COVID-19 is taking lives and changing communities around the world including an increase in SGBV for displaced vulnerable women and girls.
Around the world COVID-19 is taking lives and changing communities but the virus is also inducing massive protection risks for women and girls forced to flee their homes, the Assistant High Commissioner for Protection at UNHCR, the UN Refugee Agency, Gillian Triggs, warned today.
“We need to pay urgent attention to the protection of refugee, displaced and stateless women and girls at the time of this pandemic. They are among those most at-risk. Doors should not be left open for abusers and no help spared for women surviving abuse and violence,” said Triggs.
Confinement policies, lockdowns and quarantines adopted across the world as a response to the pandemic have led to restricted movement, reduced community interaction, the closure of services and worsening socio-economic conditions. These factors are significantly exacerbating the risks of intimate partner violence.
“Some may end up confined to their shelters and homes, trapped with their abusers without the opportunity to distance themselves or to seek in-person support.”
“Others, including those without documentation or those who have lost precarious livelihoods, as a result of the economic devastation that COVID-19 has inflicted, may be forced into survival sex or child marriages by their families. Within the household, many women are also taking on increased burdens as caregivers.”
For survivors of violence and those at-risk, the consequences of COVID-19 also mean limited access to life-saving support, such as psycho-social, health and security services. Imposed mobility restrictions and containment measures make it difficult for women to access help while some services, including safe shelters, have been temporarily suspended, re-purposed or closed.
“Globally, our network of UNHCR protection staff are on high alert. Our life-saving programs for women and girls subjected to violence are being adapted where possible. In some locations they are now being managed remotely by social workers with the support of trained community volunteer networks,” said Triggs.
Displaced women themselves remain involved at the forefront of the response, informing their communities about the risks of violence and providing information on prevention and protective health measures. They are also supporting survivors to access available, specialized support.
UNHCR is also distributing emergency cash assistance to support survivors and women-at-risk. Action is also being coordinated across the humanitarian sector to ensure the risks of sexual and gender-based violence are mitigated throughout all sectoral interventions, including but not limited to the emergency health response.
“To preserve lives and secure rights, Governments, together with humanitarian actors, must ensure that rising risks of violence for displaced and stateless women are taken into account in the design of national COVID-19 prevention, response and recovery plans,” said Triggs.
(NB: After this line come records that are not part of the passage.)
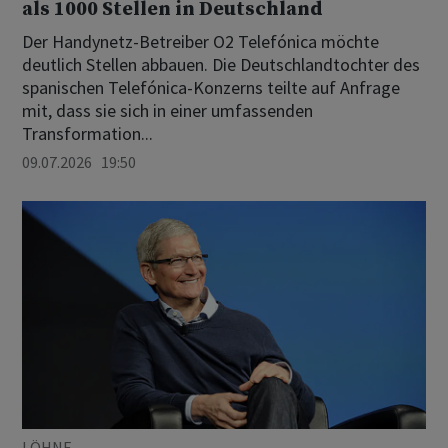
als 1000 Stellen in Deutschland
Der Handynetz-Betreiber O2 Telefónica möchte
deutlich Stellen abbauen. Die Deutschlandtochter des
spanischen Telefónica-Konzerns teilte auf Anfrage
mit, dass sie sich in einer umfassenden
Transformation...
09.07.2026 19:50
LÖHNE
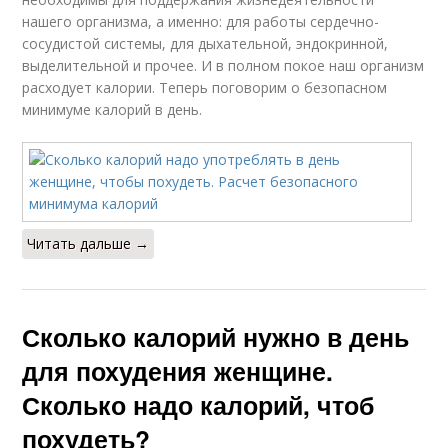
нашего организма, а именно: для работы сердечно-
сосудистой системы, для дыхательной, эндокринной,
выделительной и прочее. И в полном покое наш организм
расходует калории. Теперь поговорим о безопасном
минимуме калорий в день.
Читать дальше →
Сколько калорий нужно в день
для похудения женщине.
Сколько надо калорий, чтоб
похудеть?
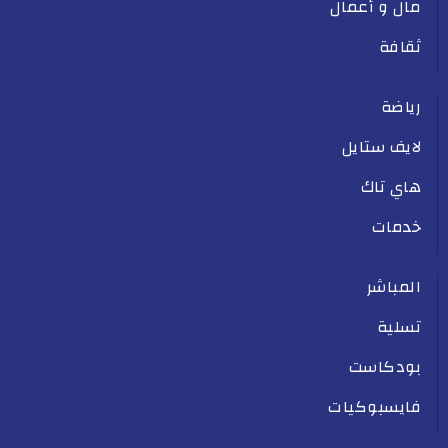
مال و أعمال
ثقافة
رياضة
لايف ستايل
هاي تاك
خدمات
المباشر
تسلية
بودكاست
فايسبوكيات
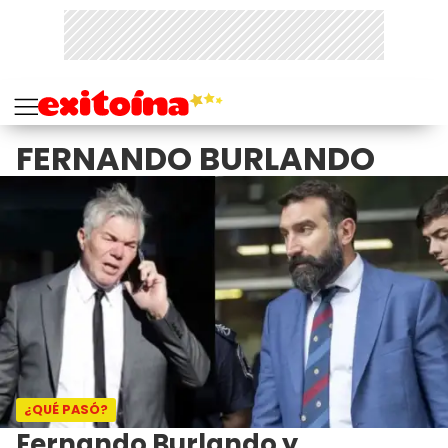
FERNANDO BURLANDO
¿QUÉ PASÓ?
Fernando Burlando y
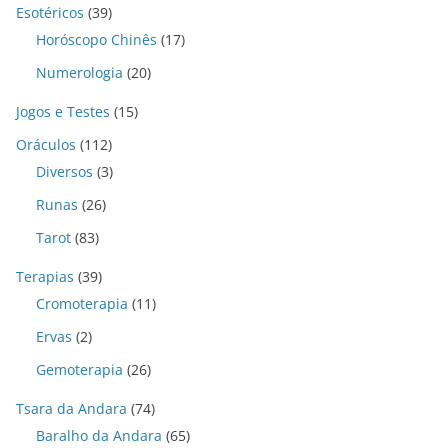
Esotéricos
(39)
Horóscopo Chinês
(17)
Numerologia
(20)
Jogos e Testes
(15)
Oráculos
(112)
Diversos
(3)
Runas
(26)
Tarot
(83)
Terapias
(39)
Cromoterapia
(11)
Ervas
(2)
Gemoterapia
(26)
Tsara da Andara
(74)
Baralho da Andara
(65)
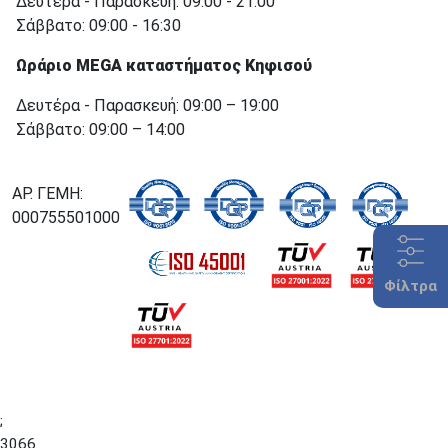
Δευτέρα - Παρασκευή: 09:00 - 21:00
Σάββατο: 09:00 - 16:30
Ωράριο MEGA καταστήματος Κηφισού
Δευτέρα - Παρασκευή: 09:00 – 19:00
Σάββατο: 09:00 – 14:00
ΑΡ. ΓΕΜΗ:
000755501000
Φίλτρα
;
3066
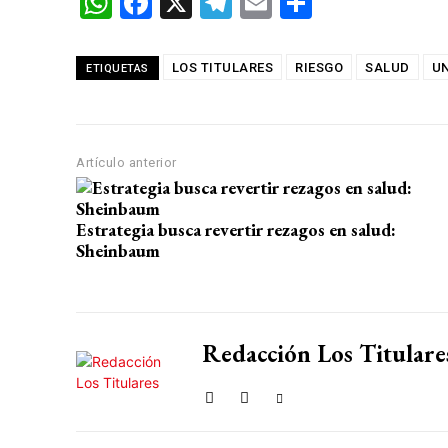
W
F
X
T
E
C
h
a
el
m
o
at
ce
e
ail
m
LOS TITULARES
RIESGO
SALUD
UN
ETIQUETAS
s
b
gr
p
A
o
a
ar
p
o
m
tir
Artículo anterior
p
k
Estrategia busca revertir rezagos en salud:
Sheinbaum
Redacción Los Titulare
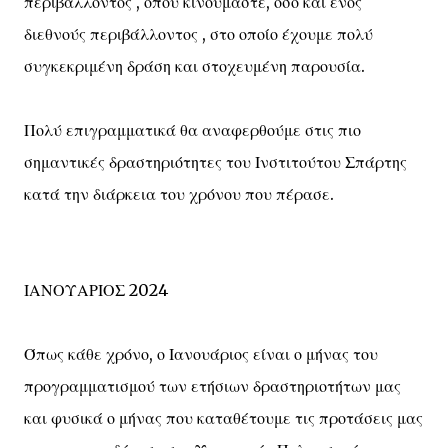
περιβάλλοντος , όπου κινούμαστε, όσο και ενός
διεθνούς περιβάλλοντος , στο οποίο έχουμε πολύ
συγκεκριμένη δράση και στοχευμένη παρουσία.
Πολύ επιγραμματικά θα αναφερθούμε στις πιο
σημαντικές δραστηριότητες του Ινστιτούτου Σπάρτης
κατά την διάρκεια του χρόνου που πέρασε.
ΙΑΝΟΥΑΡΙΟΣ 2024
Όπως κάθε χρόνο, ο Ιανουάριος είναι ο μήνας του
προγραμματισμού των ετήσιων δραστηριοτήτων μας
και φυσικά ο μήνας που καταθέτουμε τις προτάσεις μας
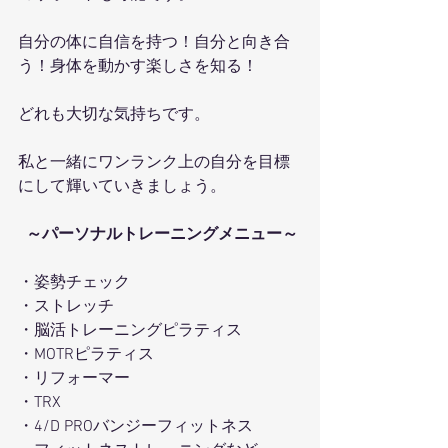
自分の体に自信を持つ！自分と向き合
う！身体を動かす楽しさを知る！
どれも大切な気持ちです。
私と一緒にワンランク上の自分を目標
にして輝いていきましょう。
～パーソナルトレーニングメニュー～
・姿勢チェック 
・ストレッチ 
・脳活トレーニングピラティス 
・MOTRピラティス 
・リフォーマー 
・TRX 
・4/D PROバンジーフィットネス 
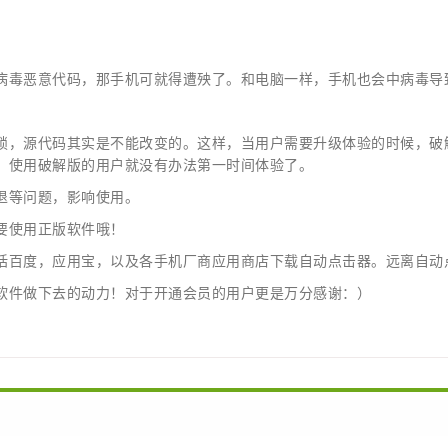
病毒恶意代码，那手机可就得遭殃了。和电脑一样，手机也会中病毒导
锁，源代码其实是不能改变的。这样，当用户需要升级体验的时候，破
，使用破解版的用户就没有办法第一时间体验了。
退等问题，影响使用。
要使用正版软件哦！
括百度，应用宝，以及各手机厂商应用商店下载自动点击器。远离自动
软件做下去的动力！对于开通会员的用户更是万分感谢：）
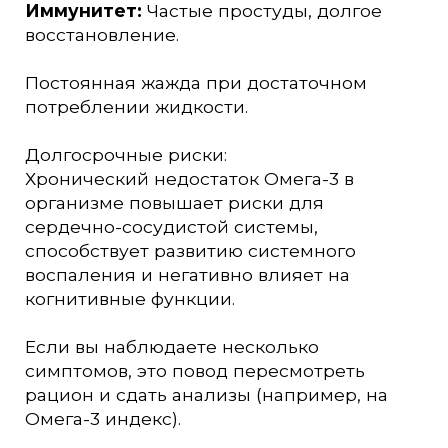
Иммунитет:
Частые простуды, долгое
восстановление.
Постоянная жажда при достаточном
потреблении жидкости.
Долгосрочные риски:
Хронический недостаток Омега-3 в
организме повышает риски для
сердечно-сосудистой системы,
способствует развитию системного
воспаления и негативно влияет на
когнитивные функции.
Если вы наблюдаете несколько
симптомов, это повод пересмотреть
рацион и сдать анализы (например, на
Омега-3 индекс).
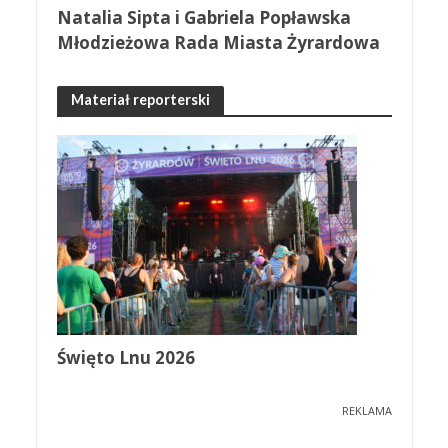
Natalia Sipta i Gabriela Popławska
Młodzieżowa Rada Miasta Żyrardowa
Materiał reporterski
Święto Lnu 2026
REKLAMA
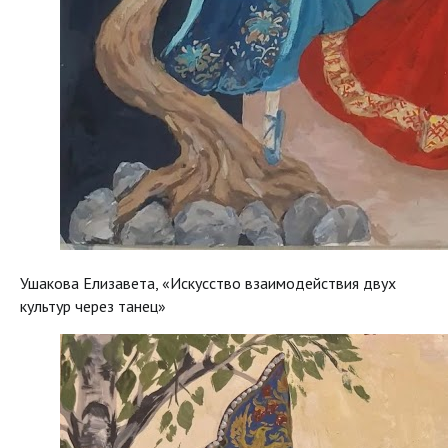
Ушакова Елизавета, «Искусство взаимодействия двух
культур через танец»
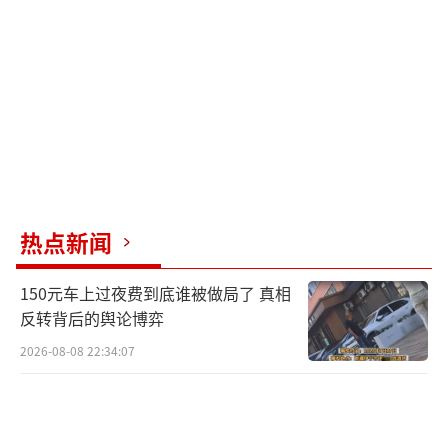
热点新闻
150元车上过夜费到底谁被做局了 真相
反转背后的舆论博弈
2026-08-08 22:34:07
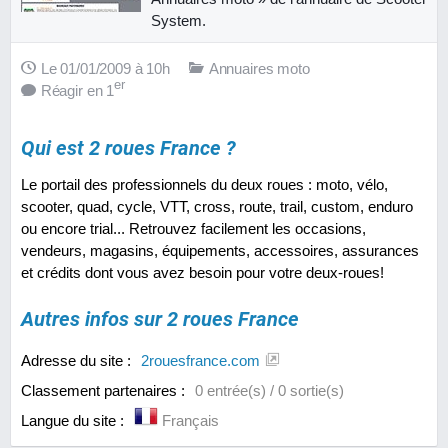
System.
Le 01/01/2009 à 10h
Annuaires moto
er
Réagir en 1
Qui est 2 roues France ?
Le portail des professionnels du deux roues : moto, vélo,
scooter, quad, cycle, VTT, cross, route, trail, custom, enduro
ou encore trial... Retrouvez facilement les occasions,
vendeurs, magasins, équipements, accessoires, assurances
et crédits dont vous avez besoin pour votre deux-roues!
Autres infos sur 2 roues France
Adresse du site :
2rouesfrance.com
Classement partenaires :
0 entrée(s) / 0 sortie(s)
Langue du site :
Français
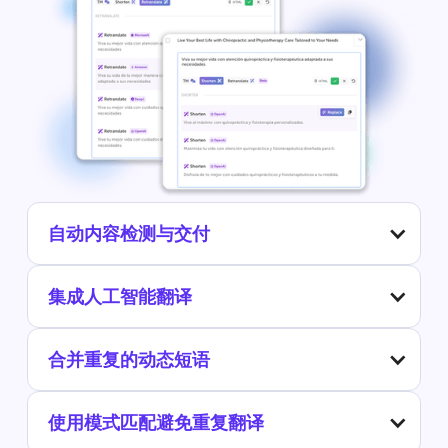
自动内容检测与交付
集成人工智能翻译
合并重复的动态短语
使用模式匹配避免重复翻译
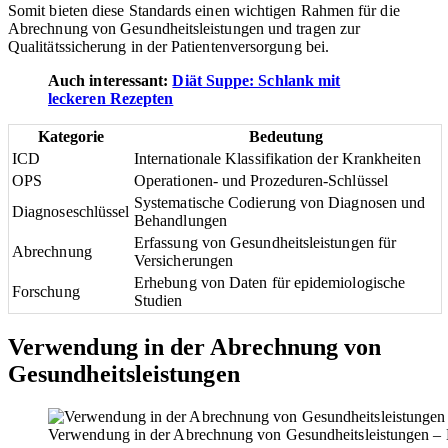
Somit bieten diese Standards einen wichtigen Rahmen für die
Abrechnung von Gesundheitsleistungen und tragen zur
Qualitätssicherung in der Patientenversorgung bei.
Auch interessant:
Diät Suppe: Schlank mit
leckeren Rezepten
Kategorie
Bedeutung
ICD
Internationale Klassifikation der Krankheiten
OPS
Operationen- und Prozeduren-Schlüssel
Systematische Codierung von Diagnosen und
Diagnoseschlüssel
Behandlungen
Erfassung von Gesundheitsleistungen für
Abrechnung
Versicherungen
Erhebung von Daten für epidemiologische
Forschung
Studien
Verwendung in der Abrechnung von
Gesundheitsleistungen
Verwendung in der Abrechnung von Gesundheitsleistungen – D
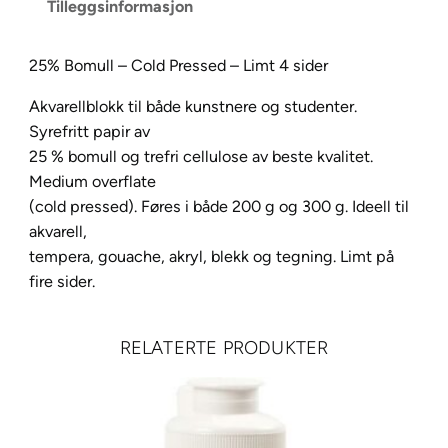
Tilleggsinformasjon
a
t
25% Bomull – Cold Pressed – Limt 4 sider
e
r
Akvarellblokk til både kunstnere og studenter.
c
Syrefritt papir av
o
25 % bomull og trefri cellulose av beste kvalitet.
l
Medium overflate
o
(cold pressed). Føres i både 200 g og 300 g. Ideell til
u
akvarell,
r
tempera, gouache, akryl, blekk og tegning. Limt på
3
fire sider.
0
0
g
RELATERTE PRODUKTER
G
F
1
8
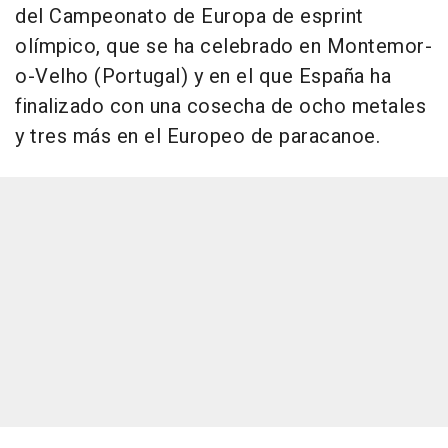
del Campeonato de Europa de esprint
olímpico, que se ha celebrado en Montemor-
o-Velho (Portugal) y en el que España ha
finalizado con una cosecha de ocho metales
y tres más en el Europeo de paracanoe.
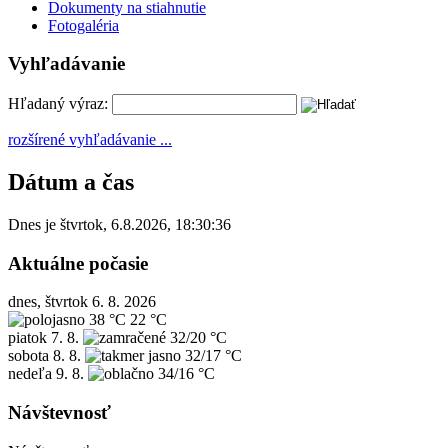
Dokumenty na stiahnutie
Fotogaléria
Vyhľadávanie
Hľadaný výraz:
rozšírené vyhľadávanie ...
Dátum a čas
Dnes je
štvrtok
,
6.8.2026
,
18:30:36
Aktuálne počasie
dnes, štvrtok 6. 8. 2026
38 °C
22 °C
piatok
7. 8.
32/20 °C
sobota
8. 8.
32/17 °C
nedeľa
9. 8.
34/16 °C
Návštevnosť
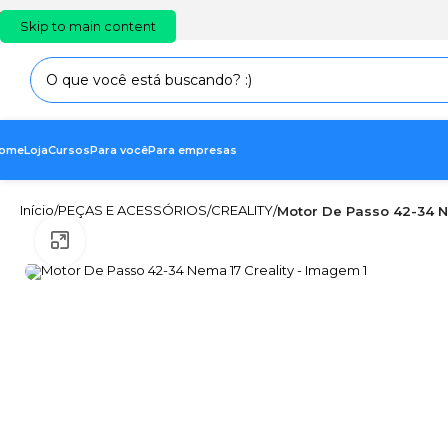
PT
EN
ES
Skip to main content
ome
Loja
Cursos
Para você
Para empresas
Início
PEÇAS E ACESSÓRIOS
CREALITY
/
/
/
Motor De Passo 42-34 N
Clique para ampliar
This means ensuring critical services for survivors of gender-based violence are designated as essential and are accessible to those forcibly displaced. These include health and security services for survivors, psycho-social support services and safe shelters. Access to justice for survivors must also not be diminished.
Given the deteriorating socio-economic conditions now facing many refugee host countries, support from donors will be critically needed to preserve the operations of essential gender-based violence prevention and response services, including those provided by local, women-led organizations.
“All women and girls have the right to a life free from all forms of violence. We must stand with displaced and stateless women and girls as we reiterate the Secretary General’s message and urge all governments to put all women and girls’ safety first as they respond to the pandemic.”